Москва велика - приют найдется. Простившись с добрыми друзьями, покидаю свое убежище и иду на соседнюю с нашей станцию ждать поезда в Москву. Моим приютом будет в Москве частная хирургическая лечебница, где для меня уже готова койка в отдельной комнате и милый прием у владельца лечебницы, старого знакомого. Денек отдыха, на другой день беру телефонную трубку; я уже знаю фамилию следователя, которому поручено наше дело; не знаю только, что это за "дело".
– Алло, я такой-то, вы меня ищете?
– Да. Откуда вы говорите?
– Это безразлично, я могу к вам явиться.
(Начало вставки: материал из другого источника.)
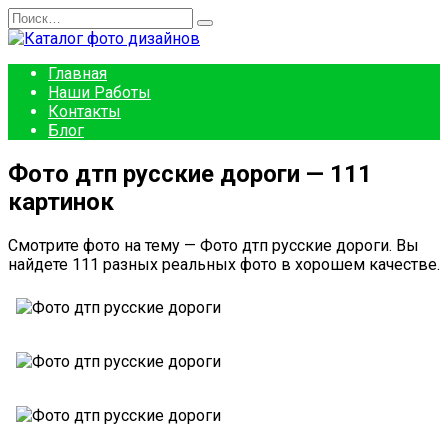
Перейти
Search
к
for:
содержанию
Главная
Наши Работы
Контакты
Блог
Фото дтп русские дороги — 111
картинок
Смотрите фото на тему — Фото дтп русские дороги. Вы
найдете 111 разных реальных фото в хорошем качестве.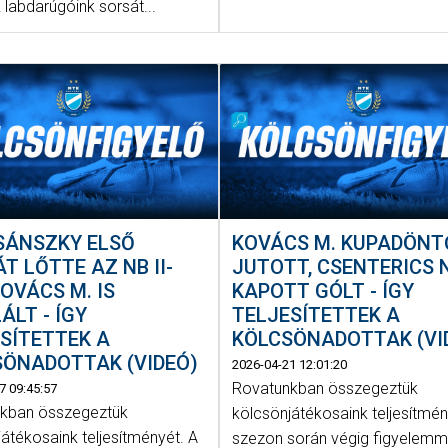
 labdarúgóink sorsát...
SÁNSZKY ELSŐ
KOVÁCS M. KUPADÖNT
T LŐTTE AZ NB II-
JUTOTT, CSENTERICS 
KOVÁCS M. IS
KAPOTT GÓLT - ÍGY
ÁLT - ÍGY
TELJESÍTETTEK A
SÍTETTEK A
KÖLCSÖNADOTTAK (VI
SÖNADOTTAK (VIDEÓ)
2026-04-21 12:01:20
Rovatunkban összegeztük
7 09:45:57
kban összegeztük
kölcsönjátékosaink teljesítmén
átékosaink teljesítményét. A
szezon során végig figyelemm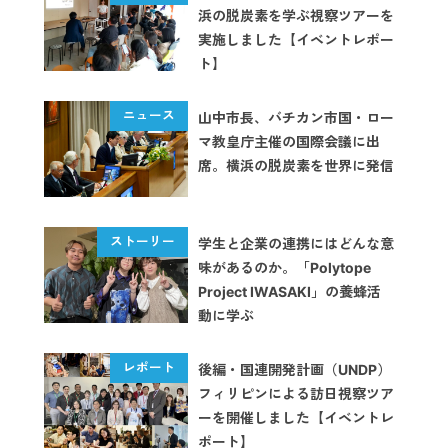
浜の脱炭素を学ぶ視察ツアーを
実施しました【イベントレポー
ト】
山中市長、バチカン市国・ロー
マ教皇庁主催の国際会議に出
席。横浜の脱炭素を世界に発信
学生と企業の連携にはどんな意
味があるのか。「Polytope
Project IWASAKI」の養蜂活
動に学ぶ
後編・国連開発計画（UNDP）
フィリピンによる訪日視察ツア
ーを開催しました【イベントレ
ポート】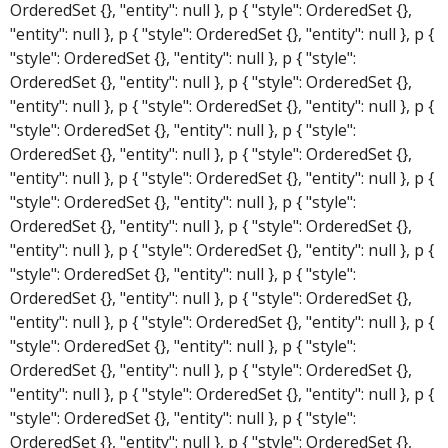
OrderedSet {}, "entity": null }, p { "style": OrderedSet {},
"entity": null }, p { "style": OrderedSet {}, "entity": null }, p {
"style": OrderedSet {}, "entity": null }, p { "style":
OrderedSet {}, "entity": null }, p { "style": OrderedSet {},
"entity": null }, p { "style": OrderedSet {}, "entity": null }, p {
"style": OrderedSet {}, "entity": null }, p { "style":
OrderedSet {}, "entity": null }, p { "style": OrderedSet {},
"entity": null }, p { "style": OrderedSet {}, "entity": null }, p {
"style": OrderedSet {}, "entity": null }, p { "style":
OrderedSet {}, "entity": null }, p { "style": OrderedSet {},
"entity": null }, p { "style": OrderedSet {}, "entity": null }, p {
"style": OrderedSet {}, "entity": null }, p { "style":
OrderedSet {}, "entity": null }, p { "style": OrderedSet {},
"entity": null }, p { "style": OrderedSet {}, "entity": null }, p {
"style": OrderedSet {}, "entity": null }, p { "style":
OrderedSet {}, "entity": null }, p { "style": OrderedSet {},
"entity": null }, p { "style": OrderedSet {}, "entity": null }, p {
"style": OrderedSet {}, "entity": null }, p { "style":
OrderedSet {}, "entity": null }, p { "style": OrderedSet {},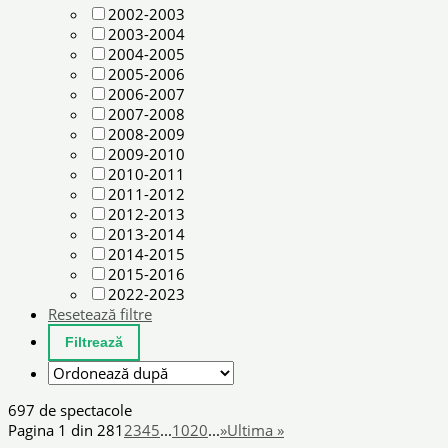
2002-2003
2003-2004
2004-2005
2005-2006
2006-2007
2007-2008
2008-2009
2009-2010
2010-2011
2011-2012
2012-2013
2013-2014
2014-2015
2015-2016
2022-2023
Resetează filtre
697 de spectacole
Pagina 1 din 28
1
2
3
4
5
...
10
20
...
»
Ultima »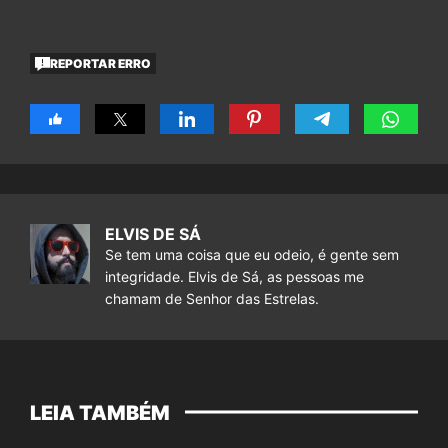
REPORTAR ERRO
ELVIS DE SÁ
Se tem uma coisa que eu odeio, é gente sem
integridade. Elvis de Sá, as pessoas me
chamam de Senhor das Estrelas.
LEIA TAMBÉM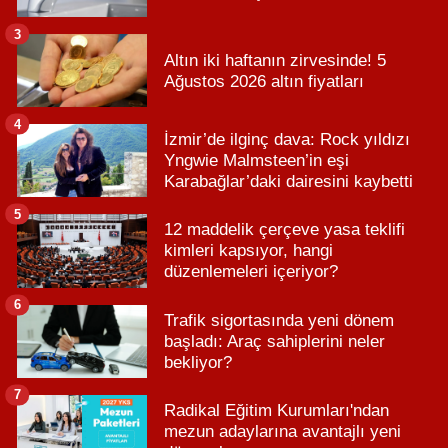
3
Altın iki haftanın zirvesinde! 5
Ağustos 2026 altın fiyatları
4
İzmir’de ilginç dava: Rock yıldızı
Yngwie Malmsteen’in eşi
Karabağlar’daki dairesini kaybetti
5
12 maddelik çerçeve yasa teklifi
kimleri kapsıyor, hangi
düzenlemeleri içeriyor?
6
Trafik sigortasında yeni dönem
başladı: Araç sahiplerini neler
bekliyor?
7
Radikal Eğitim Kurumları'ndan
mezun adaylarına avantajlı yeni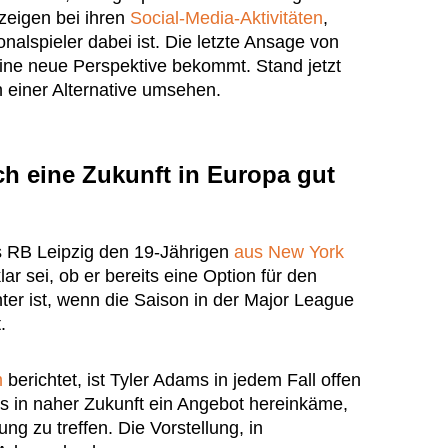
 zeigen bei ihren
Social-Media-Aktivitäten
,
onalspieler dabei ist. Die letzte Ansage von
ine neue Perspektive bekommt. Stand jetzt
 einer Alternative umsehen.
ch eine Zukunft in Europa gut
s RB Leipzig den 19-Jährigen
aus New York
lar sei, ob er bereits eine Option für den
ter ist, wenn die Saison in der Major League
.
m
berichtet, ist Tyler Adams in jedem Fall offen
ls in naher Zukunft ein Angebot hereinkäme,
ng zu treffen. Die Vorstellung, in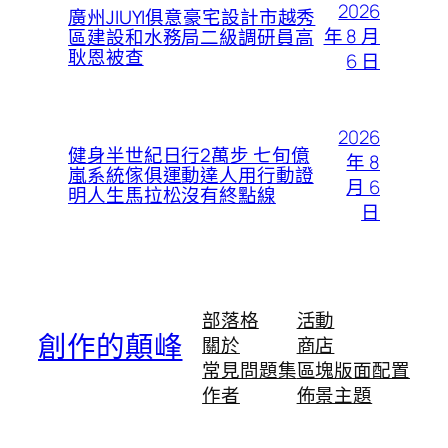
2026
廣州JIUYI俱意豪宅設計市越秀
年 8 月
區建設和水務局二級調研員高
耿恩被查
6 日
2026
健身半世紀日行2萬步 七旬億
年 8
嵐系統傢俱運動達人用行動證
月 6
明人生馬拉松沒有終點線
日
部落格
活動
創作的顛峰
關於
商店
常見問題集
區塊版面配置
作者
佈景主題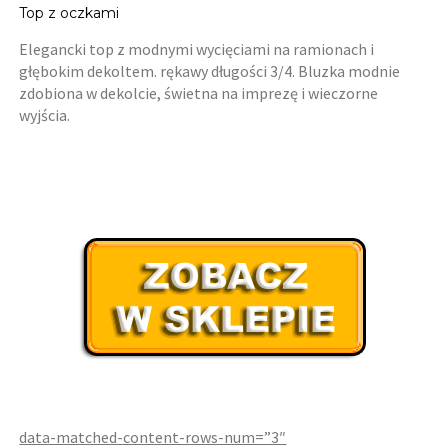
Top z oczkami
Elegancki top z modnymi wycięciami na ramionach i
głębokim dekoltem. rękawy długości 3/4. Bluzka modnie
zdobiona w dekolcie, świetna na imprezę i wieczorne
wyjścia.
data-matched-content-rows-num=”3″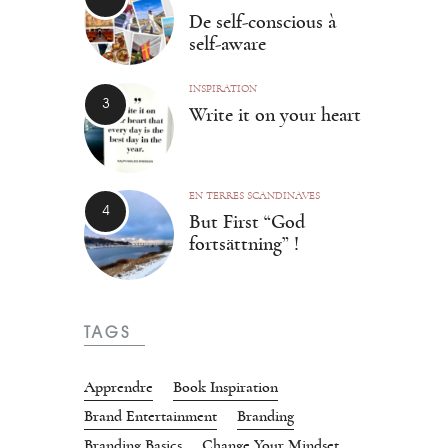
De self-conscious à
self-aware
INSPIRATION
Write it on your heart
EN TERRES SCANDINAVES
But First “God
fortsättning” !
TAGS
Apprendre
Book Inspiration
Brand Entertainment
Branding
Branding Basics
Change Your Mindset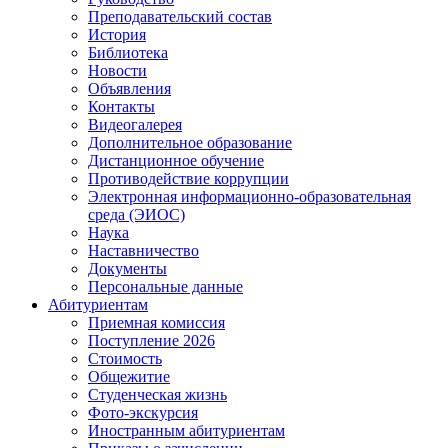
Преподавательский состав
История
Библиотека
Новости
Объявления
Контакты
Видеогалерея
Дополнительное образование
Дистанционное обучение
Противодействие коррупции
Электронная информационно-образовательная
среда (ЭИОС)
Наука
Наставничество
Документы
Персональные данные
Абитуриентам
Приемная комиссия
Поступление 2026
Стоимость
Общежитие
Студенческая жизнь
Фото-экскурсия
Иностранным абитуриентам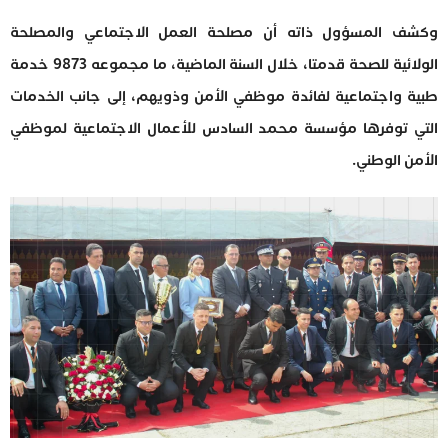
وكشف المسؤول ذاته أن مصلحة العمل الاجتماعي والمصلحة
الولائية للصحة قدمتا، خلال السنة الماضية، ما مجموعه 9873 خدمة
طبية واجتماعية لفائدة موظفي الأمن وذويهم، إلى جانب الخدمات
التي توفرها مؤسسة محمد السادس للأعمال الاجتماعية لموظفي
الأمن الوطني.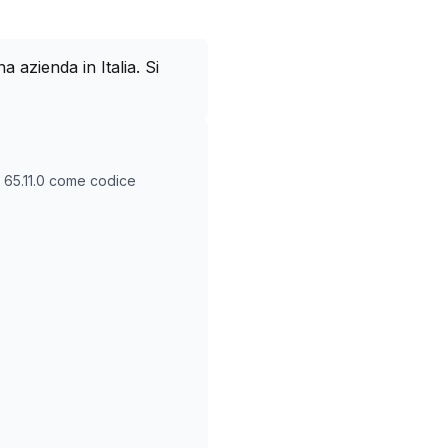
azienda in Italia. Si
O
65.11.0
come codice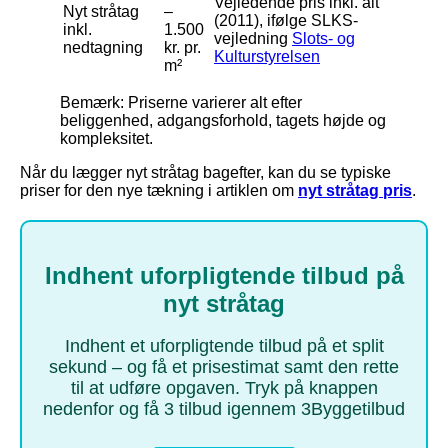
Vejledende pris inkl. alt
Nyt stråtag
–
(2011), ifølge SLKS-
inkl.
1.500
vejledning
Slots- og
nedtagning
kr. pr.
Kulturstyrelsen
m²
Bemærk: Priserne varierer alt efter
beliggenhed, adgangsforhold, tagets højde og
kompleksitet.
Når du lægger nyt stråtag bagefter, kan du se typiske
priser for den nye tækning i artiklen om
nyt stråtag pris
.
Indhent uforpligtende tilbud på
nyt stråtag
Indhent et uforpligtende tilbud på et split
sekund – og få et prisestimat samt den rette
til at udføre opgaven. Tryk på knappen
nedenfor og få 3 tilbud igennem 3Byggetilbud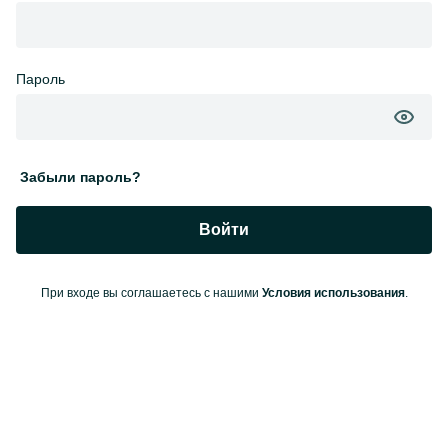
Пароль
Забыли пароль?
Войти
При входе вы соглашаетесь с нашими
Условия использования
.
Но скажите, вы меня задержите?
– Я не обязан отвечать на такие вопросы.
– Но я хочу знать, брать ли мне подушку и перемену белья?
Молчание. Затем голос отвечает:
– Можете не брать.
– Тогда я явлюсь через час.
Идти и самому сдаться неприятелю - как будто малодушно. Но долго скрываться невозможно и слишком хлопотно, не столько для меня, сколько для тех, кто дает приют. И бессмысленно: мне нечего делать в подпольях, моя жизнь всегда была на виду. Быть высланным за границу, так недолго пожив на родине, хотя и успев вкусить ее пьяно и обильно,- совсем не улыбалось. Почему и за что? Но таких вопросов в то время не ставили. По ходячему анекдоту, в многочисленных анкетах, на которые приходилось отвечать гражданам нового свободнейшего строя, была графа: "Подвергались ли вы аресту, и если нет, то почему". Все же Европа - лучшая тюрьма, чем подвалы Лубянки, Корабль смерти и прочее.